O ano de 2026 vai marcar uma grande mudança para quem trabalha com notas fiscais no Brasil. Entrou em vigor o novo Imposto sobre Valor Agregado (IVA) Dual, que é o coração da reforma tributária sobre o consumo. Apesar da Receita Federal chamar 2026 de “ano de testes”, a movimentação financeira já é real — nada de simulação. Isso significa que empresas, produtores rurais, importadores e pessoas físicas envolvidas vão precisar ficar atentos, porque vai ter impacto direto no dia a dia.

Como funciona essa transição do IVA Dual?

Este ano serve como um grande ensaio antes da substituição definitiva de cinco tributos importantes: o PIS, a Cofins e o IPI (todos federais), o ICMS (estadual) e o ISS (municipal). Eles vão ser extintos aos poucos a partir de 2027, sendo substituídos pela CBS (Contribuição sobre Bens e Serviços) e pelo IBS (Imposto sobre Bens e Serviços). A soma desses dois é o tal do IVA Dual.

Em 2026, a alíquota aplicada será simbólica: 0,9% de CBS e 0,1% de IBS — totalizando 1%. O valor pago no IVA Dual será compensado pelos tributos antigos, então não vai aumentar a carga tributária.
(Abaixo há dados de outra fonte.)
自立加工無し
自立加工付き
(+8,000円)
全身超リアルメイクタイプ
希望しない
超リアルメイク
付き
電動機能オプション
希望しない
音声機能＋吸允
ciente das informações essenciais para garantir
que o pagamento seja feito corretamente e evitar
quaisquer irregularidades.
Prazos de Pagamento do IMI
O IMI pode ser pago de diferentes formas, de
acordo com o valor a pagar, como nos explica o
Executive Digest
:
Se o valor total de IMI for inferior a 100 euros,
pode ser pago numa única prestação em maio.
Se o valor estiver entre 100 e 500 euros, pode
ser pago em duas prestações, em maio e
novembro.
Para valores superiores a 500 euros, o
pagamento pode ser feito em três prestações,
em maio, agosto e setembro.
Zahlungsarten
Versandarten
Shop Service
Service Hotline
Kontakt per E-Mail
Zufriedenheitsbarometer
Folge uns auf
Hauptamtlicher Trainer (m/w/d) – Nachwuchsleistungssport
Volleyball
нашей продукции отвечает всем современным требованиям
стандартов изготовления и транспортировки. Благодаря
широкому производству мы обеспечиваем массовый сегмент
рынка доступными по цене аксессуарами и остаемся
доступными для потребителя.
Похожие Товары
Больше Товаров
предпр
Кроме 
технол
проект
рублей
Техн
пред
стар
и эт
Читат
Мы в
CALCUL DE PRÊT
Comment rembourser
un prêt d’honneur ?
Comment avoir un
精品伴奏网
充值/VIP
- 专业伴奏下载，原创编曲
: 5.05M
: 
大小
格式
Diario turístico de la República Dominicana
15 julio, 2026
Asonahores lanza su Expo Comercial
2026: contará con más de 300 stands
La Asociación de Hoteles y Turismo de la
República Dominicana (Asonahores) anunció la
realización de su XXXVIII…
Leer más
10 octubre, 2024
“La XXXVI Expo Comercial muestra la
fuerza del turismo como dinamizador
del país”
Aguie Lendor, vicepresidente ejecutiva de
Porém, já é necessário emitir notas fiscais com esses novos campos, o que exige adaptações nos sistemas de gestão e na rotina das empresas.

O que muda na prática para as empresas?

  • Precisam destacar CBS e IBS nas notas fiscais, preenchendo novos campos obrigatórios.
  • Atualizar seus sistemas para consultar regras tributárias em tempo real, evitando erros na emissão das notas.
  • Rever contratos com fornecedores e clientes para ajustar cláusulas de repasse do imposto.
  • Planejar o impacto do split payment (pagamento dividido), que fará o imposto ser transferido direto ao governo no ato do pagamento, tirando esse dinheiro do fluxo da empresa.

Quem não se adaptar corre risco de ter notas rejeitadas, atrasos e até problemas com fiscalização no futuro. Vale destacar que as penalidades estão suspensas até alguns meses após a publicação dos regulamentos, mas a recomendação é não deixar para depois.

E as pessoas físicas e os produtores rurais?

Pessoas físicas que forem contribuintes habituais terão que se registrar no CNPJ a partir de julho de 2026, facilitando a gestão fiscal.

Os produtores rurais com faturamento até R$ 3,6 milhões estarão isentos, mas quem passa desse limite precisará pagar o IVA, com alíquota maior do que a atual. Os insumos agrícolas importantes terão redução na alíquota para não pesar tanto.

Importação e imóveis também sentem a mudança

A importação de bens e serviços começa a ser tributada pelo CBS e IBS, alinhando a carga tributária com os produtos nacionais. Já a venda e aluguel de determinados imóveis passarão por coleta de dados para futura tributação a partir de 2027.

Dicas para empreendedores e empresários em 2026

  1. Atualize seus sistemas de gestão e emissão de notas fiscais urgentemente.
  2. Confirme o correto preenchimento da NCM, CNAE e enquadramento fiscal para evitar bloqueios.
  3. Prepare seu fluxo de caixa para o split payment, que altera o movimento do dinheiro.
  4. Revise contratos comerciais para o repasse correto dos tributos.
  5. Não encare 2026 como um ano tranquilo — aproveite esse período para testes e ajustes.

Essa reforma é uma chance de simplificar a complexidade tributária no Brasil, mas exige atenção e ações práticas. Quem se preparar desde já terá vantagem competitiva e evitará dores de cabeça quando o novo sistema entrar de vez em vigor em 2027.